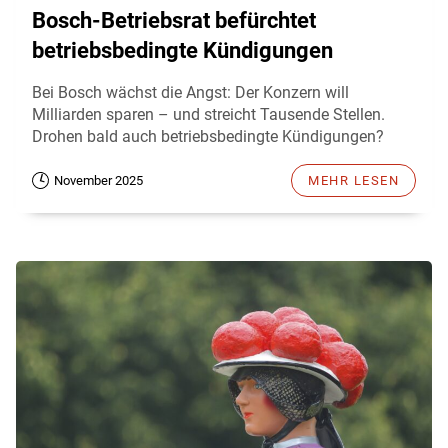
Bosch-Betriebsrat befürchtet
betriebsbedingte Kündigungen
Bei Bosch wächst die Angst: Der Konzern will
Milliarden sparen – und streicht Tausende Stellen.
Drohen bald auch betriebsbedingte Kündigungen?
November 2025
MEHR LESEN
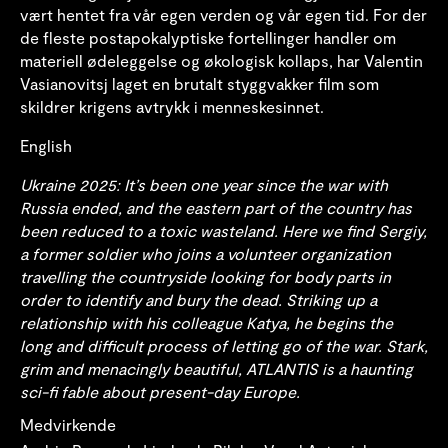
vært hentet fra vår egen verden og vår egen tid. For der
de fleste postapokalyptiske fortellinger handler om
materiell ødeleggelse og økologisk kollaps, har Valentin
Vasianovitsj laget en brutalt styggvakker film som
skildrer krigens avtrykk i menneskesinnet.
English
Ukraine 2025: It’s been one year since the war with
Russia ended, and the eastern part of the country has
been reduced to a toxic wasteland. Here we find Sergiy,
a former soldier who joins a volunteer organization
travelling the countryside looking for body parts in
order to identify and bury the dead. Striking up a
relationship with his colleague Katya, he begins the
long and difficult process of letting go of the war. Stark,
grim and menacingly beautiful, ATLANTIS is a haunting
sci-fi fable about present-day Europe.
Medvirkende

--

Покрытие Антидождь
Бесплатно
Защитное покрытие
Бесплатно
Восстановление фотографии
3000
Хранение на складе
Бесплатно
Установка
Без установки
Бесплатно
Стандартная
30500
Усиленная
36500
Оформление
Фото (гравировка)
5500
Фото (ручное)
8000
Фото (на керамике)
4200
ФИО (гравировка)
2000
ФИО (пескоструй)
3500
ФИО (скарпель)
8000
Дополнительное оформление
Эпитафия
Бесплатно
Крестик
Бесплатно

==

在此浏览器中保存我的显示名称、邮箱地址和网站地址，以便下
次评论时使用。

* [Task goal] Throughout the material above, find lines holding the word "betriebsbedingte", then copy them.

* [Response for this exercise]
betriebsbedingte Kündigungen
Drohen bald auch betriebsbedingte Kündigungen?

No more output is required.